By creating a matrix of 1000 rows and 40 columns, now we have a sample of 40 random exponential distributions with 1000 repeatitions.

Part 1: Mean

To get the average mean of all data, first take the mean of each sample (each sample contain 40 exponential,which will get us 1000 means), then take the mean of these sample means. And to check if the mean distribution is close to the normal distribution, a historgram is created.

the theorectial mean, which is 1/lambda = 1/0.2 = 5, is highline in the following histogram.

mean1=apply(data,1,mean)
mean(mean1)

## [1] 5.004336

hist(mean1,col="grey",prob="TRUE")
abline(v=5,col="blue",lwd=3)
lines(density(mean1), col="blue", lwd=2)
lines(density(mean1, adjust=2), lty="dotted", col="darkgreen", lwd=2) 

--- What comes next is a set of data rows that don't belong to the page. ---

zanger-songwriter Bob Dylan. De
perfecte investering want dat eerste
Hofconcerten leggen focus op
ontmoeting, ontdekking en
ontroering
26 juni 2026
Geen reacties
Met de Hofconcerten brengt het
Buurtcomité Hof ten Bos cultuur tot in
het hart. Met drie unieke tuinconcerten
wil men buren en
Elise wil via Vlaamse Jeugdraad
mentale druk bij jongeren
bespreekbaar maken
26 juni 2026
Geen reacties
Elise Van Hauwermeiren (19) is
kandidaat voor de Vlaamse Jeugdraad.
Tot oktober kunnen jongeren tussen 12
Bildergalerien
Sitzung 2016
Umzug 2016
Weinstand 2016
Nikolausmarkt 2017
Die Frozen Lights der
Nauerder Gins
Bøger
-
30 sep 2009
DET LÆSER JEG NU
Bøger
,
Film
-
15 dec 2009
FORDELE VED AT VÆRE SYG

Clearly, The sample mean result above is pretty close to the theorectial mean. Also, the distribution for 1000 sample of 40 exponential distribitions is likely to be a normal distribution.

Part 2: Variance

For the vairance, we simply take the vairance of the means fo 1000 samples. The theorectial vairance is 1/lambda^2 = 1/0.2^2 = 25. This value is highline in blue in the historgram.

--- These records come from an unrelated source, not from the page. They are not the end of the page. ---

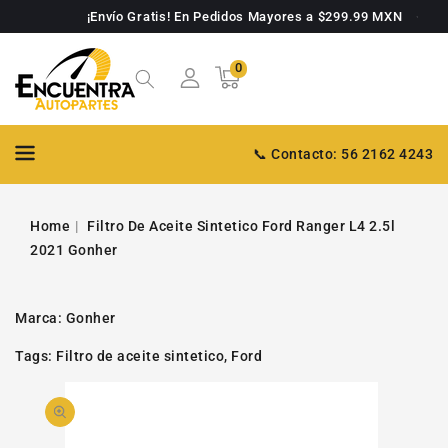
TAMENTE
¡Envío Gratis! En Pedidos Mayores a $299.99 MXN
NTENIDO
0
0
Carrito
artículos
📞 Contacto: 56 2162 4243
Home
Filtro De Aceite Sintetico Ford Ranger L4 2.5l
2021 Gonher
Marca:
Gonher
Tags:
Filtro de aceite sintetico
,
Ford
PASAR A
Abrir
INFORMACIÓN
DE PRODUCTO
video
1
en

variance=apply(data,1,var)
hist(variance,prob="TRUE",col="grey")
abline(v=5, col="blue",lwd=3)
lines(density(variance), col="blue", lwd=2)
lines(density(variance, adjust=2), lty="dotted", col="darkgreen", lwd=2) 

We can see that the sample variance is pretty close to the theorectical variance, which means it estimates well.

On the other hand, if we analyse the variance for the 1000 means (as the following code,) the variance shows little relation to the theorectical variance.

var(mean1)

## [1] 0.6026256

Part 3: Approximately Normal?

According to the analysis of mean and vairance above, it appears that the stimulations are normal distribution. However, in order to be confident in the conclusion, we calculate a 95% condifent interval to see how certain we can be about it. (As if it is truly normal distribution, the mean is definitely 5, so we will run a condifent interval Z-test on the mean, setting the mean as 5.)

se = sd(mean1)/sqrt(40)
lower = mean(mean1) - 1.96 * se
upper = mean(mean1) + 1.96 * se
c(lower, upper)

## [1] 4.763762 5.244911

It shows that we are 95% confident that the true mean is somewhere between the lower bound and the upper bound. Clearly, we can draw a safe conclusion that the stimulations are approximately normal.